Of course, when one makes this argument, one should be prepared to prove that renewables can’t substitute both nuclear power and fossil fuel power. Monbiot just states that “like most environmentalists, I want renewables to replace fossil fuel, but I realise we make the task even harder if they are also to replace nuclear power”, evading the question all together.

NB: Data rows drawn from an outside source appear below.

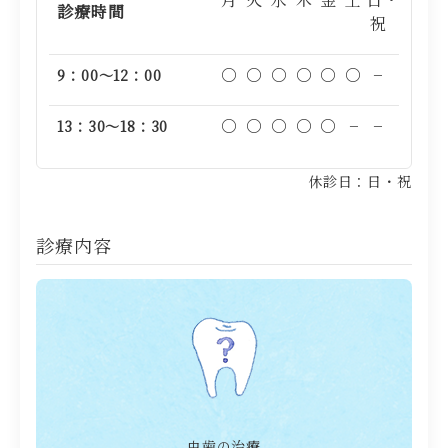
診療時間
祝
○
○
○
○
○
○
−
9：00～12：00
○
○
○
○
○
−
−
13：30～18：30
休診日：日・祝
診療内容
虫歯の治療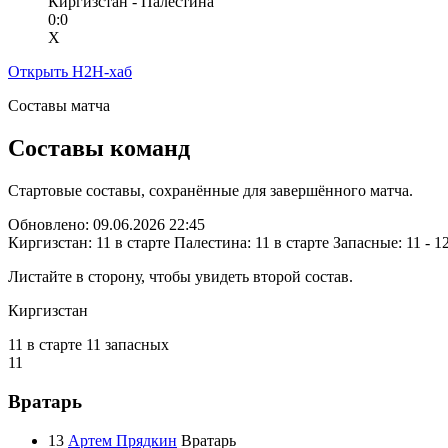
Киргизстан - Палестина
0:0
X
Открыть H2H-хаб
Составы матча
Составы команд
Стартовые составы, сохранённые для завершённого матча.
Обновлено: 09.06.2026 22:45
Киргизстан: 11 в старте
Палестина: 11 в старте
Запасные: 11 - 1
Листайте в сторону, чтобы увидеть второй состав.
Киргизстан
11 в старте
11 запасных
11
Вратарь
13
Артем Прядкин
Вратарь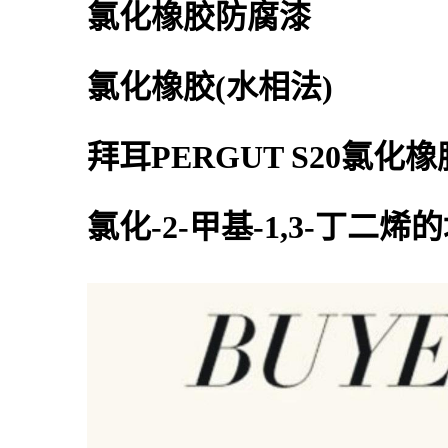
氯化橡胶防腐漆
氯化橡胶(水相法)
拜耳PERGUT S20氯化橡
氯化-2-甲基-1,3-丁二烯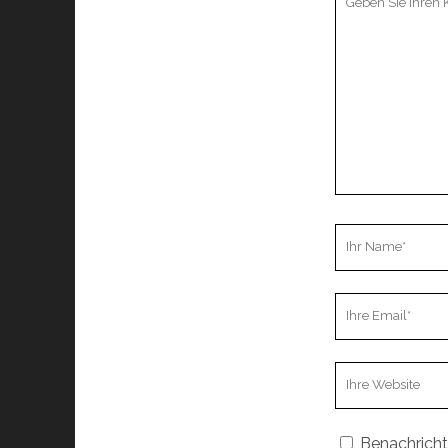
Kommentar
Ihr
Name
Ihre
Email
Webseiten
URL
Benachricht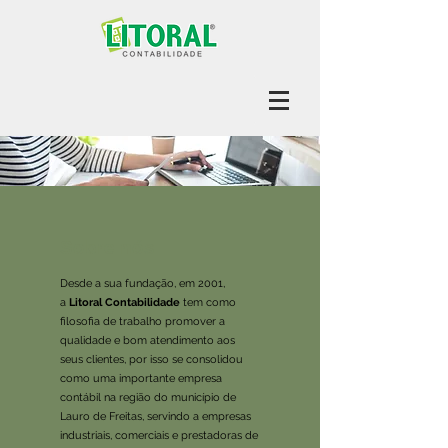
Sobre nós
Desde a sua fundação, em 2001,
a
Litoral Contabilidade
tem como
filosofia de trabalho promover a
qualidade e bom atendimento aos
seus clientes, por isso se consolidou
como uma importante empresa
contábil na região do município de
Lauro de Freitas, servindo a empresas
industriais, comerciais e prestadoras de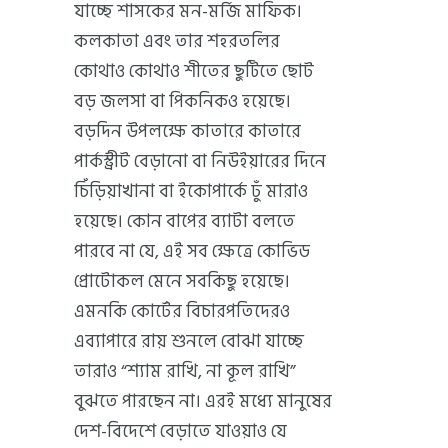
যাচ্ছে শাসকের মন-মর্জি মাফিক।
কলকাতা এবং তার শহরতলির
কোথাও কোথাও শীতের ছুটিতে ছোট
বড় জলসা বা পিকনিকও হয়েছে।
বড়দিন উপলক্ষে কাতারে কাতারে
পার্কস্ট্রীট বেড়ানো বা নিউইয়ারের দিনে
চিঁড়িয়াখানা বা ইকোপার্কে ঢুঁ মারাও
হয়েছে। কোন বাপের ব্যাটা বলতে
পারবে না যে, এই সব ক্ষেত্রে কোভিড
প্রোটোকল মেনে সবকিছু হয়েছে।
এমনকি কোর্টের বিচারপতিদেরও
এব্যাপারে রায় শুনলে বোঝা যাচ্ছে
তারাও “শ্যাম রাখি, না কূল রাখি”
বুঝতে পারছেন না। এরই মধ্যে মানুষের
দেশ-বিদেশে বেড়াতে যাওয়াও যে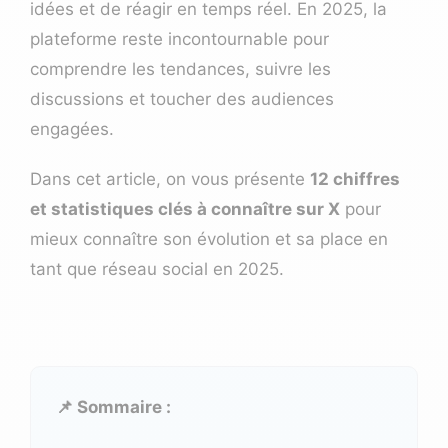
idées et de réagir en temps réel. En 2025, la
plateforme reste incontournable pour
comprendre les tendances, suivre les
discussions et toucher des audiences
engagées.
Dans cet article, on vous présente
12 chiffres
et statistiques clés à connaître sur X
pour
mieux connaître son évolution et sa place en
tant que réseau social en 2025.
📌 Sommaire :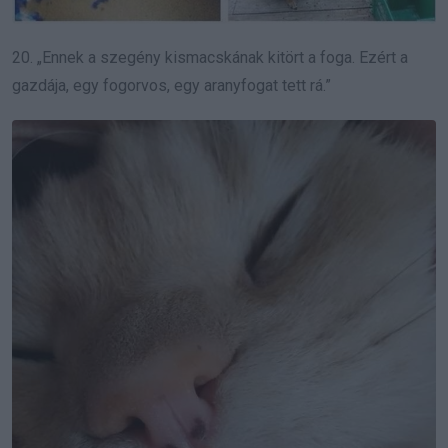
20. „Ennek a szegény kismacskának kitört a foga. Ezért a
gazdája, egy fogorvos, egy aranyfogat tett rá.”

To be clear, claiming that “100% renewable energy is very hard” is not the same as claiming that “100% renewable energy is impossible”. Monbiot seems to ignore this important distinction, which allows him to ignore studies that show how we can decarbonise the energy sector without building new nuclear plants, like “Zero Carbon Britain 2030″ (see link). How convenient.

By restricting the debate on energy choices to coal vs nuclear and falsely dividing the environmental movement into anti-coal and anti-nuclear activists, Monbiot is able to find seven “double standards” in the environmental movement. I’ll discuss them in detail.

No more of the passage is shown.